A wrapper around lmfit.Parameters to keep track of the changes made to the parameters.

Parameters:

usersyms (dict, optional) – Dictionary of symbols to add to the asteval.Interpreter (default is None).

clear_history()[source]

Clears the parameters history

commit()[source]

Saves the current parameter set to history.

property history

Gets the entire history

Returns:

The history

Return type:

List[Parameters]

property history_len

The current length of the history

Returns:

The length of the history

Return type:

int

property max_history_len

The maximum length of the history

Returns:

The maximum length of the history

Return type:

int

pop()[source]

Gets to the previous history version and deletes the current element.

revert(hist_pos)[source]

Reverts to an older history version and keeps the entire history.

Parameters:

hist_pos (int) – The history position to revert to.

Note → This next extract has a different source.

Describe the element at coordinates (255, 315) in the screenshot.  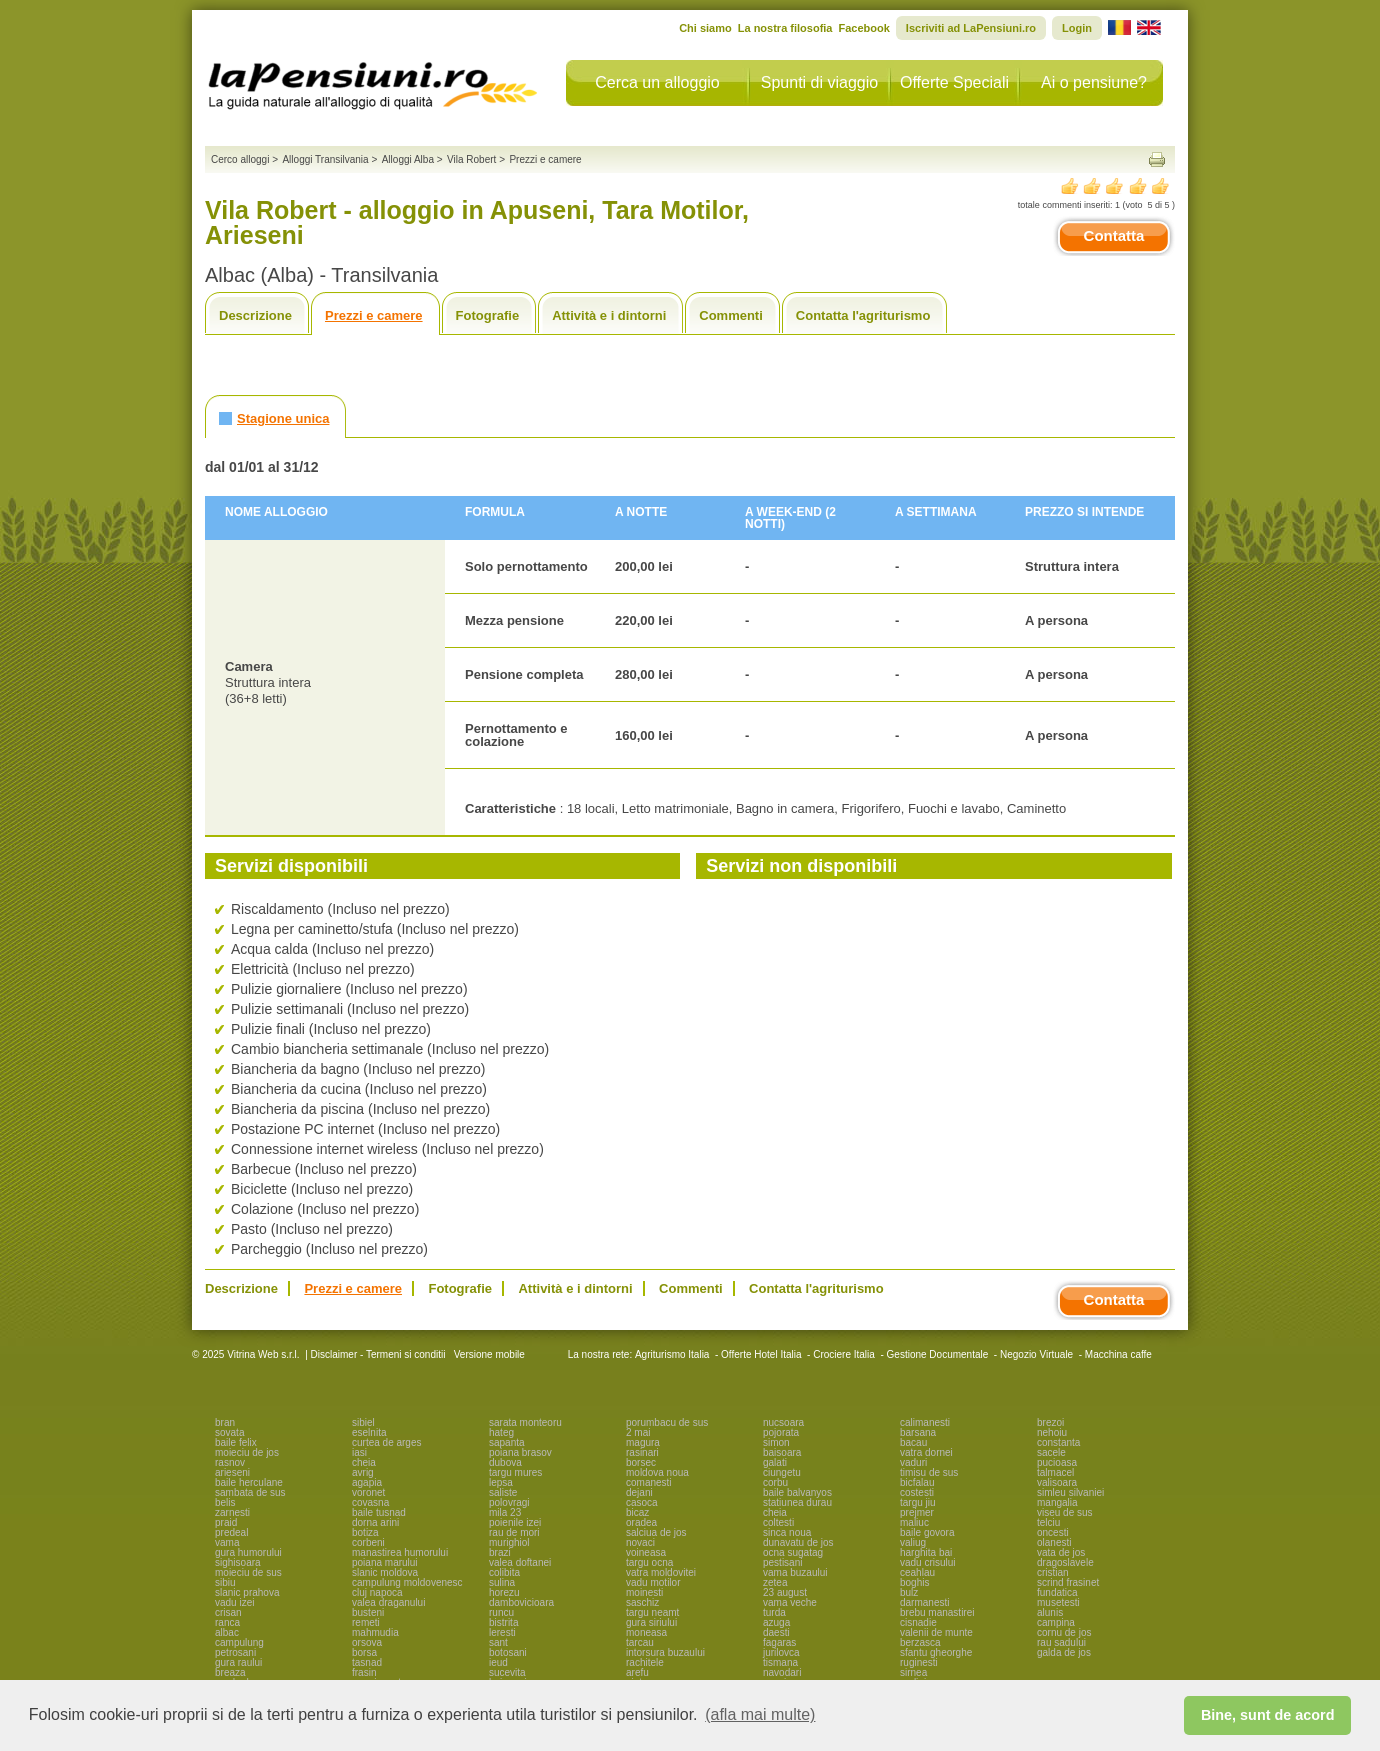
I see `Descrizione` at that location.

tracked_add(*args, **kwargs)[source]

Adds a parameter and keeps track of the change in history

update_params(parameters)[source]

Updates the current parameters from a lmfit parameters object.

Parameters:

parameters (lmfit.Parameters) – The lmfit parameters object to update the values from.

update_value(key, value)[source]

Updates a parameter and keeps track of the change in history

Parameters:
  • key (str) – The key to be updated

  • value (float) – The value the key should be updated to

Plotting

Mueller matrix

This is a helper class to plot a mueller matrix dataframe.

Plotting functions for Mueller matrices

elli.plot.mueller_matrix.plot_mmatrix(dataframes, colors=None, dashes=None, names=None, single=True, full_scale=False, sharex=False)[source]

Takes multiple Mueller matrix dataframes with columns Mxy for matrix postion x,y and plots them together. Needs plotly as additional requirement to work.

Parameters:
  • dataframes (Union[pd.Dataframe, List[pd.DataFrame]]) – A dataframe or a list of dataframes containing data of the same index.

  • colors (Optional[List[str]], optional) – A list of colors which are cycled for each dataframes index. Defaults to None.

  • dashes (Optional[List[str]], optional) – A list of dash line styles which are cycled for each dataframes index. Defaults to None.

  • names (Optional[List[str]], optional) – A name for each dataframe index. Defaults to None.

  • single (bool, optional) – Uses a single plot if set and a grid if not set. Defaults to True.

  • full_scale (bool, optional) – Sets the y-axis limits to [-1, 1] if set. Defaults to False.

  • sharex (bool, optional) – Ties the zooming of the x-axis together for each plot in grid view. Defaults to False.

Returns:

A plotly figure containing the data from dataframes as a grid or single view.

Return type:

go.Figure

Structure

Plots a refractive index slice through a stack of materials.

elli.plot.structure.draw_structure(structure, lbda=1000, method='graph', margin=0.15)[source]

Draw the structure.

‘method’ : ‘graph’ or ‘section’ Returns : Axes object

elli.plot.structure.get_index_profile(structure, lbda, v=array([1, 0, 0]))[source]

Returns refractive index profile.

‘v’Unit vector, direction of evaluation of the refraction index.

Default value is v = e_x.

elli.plot.structure.get_permittivity_profile(structure, lbda)[source]

Returns permittivity tensor profile.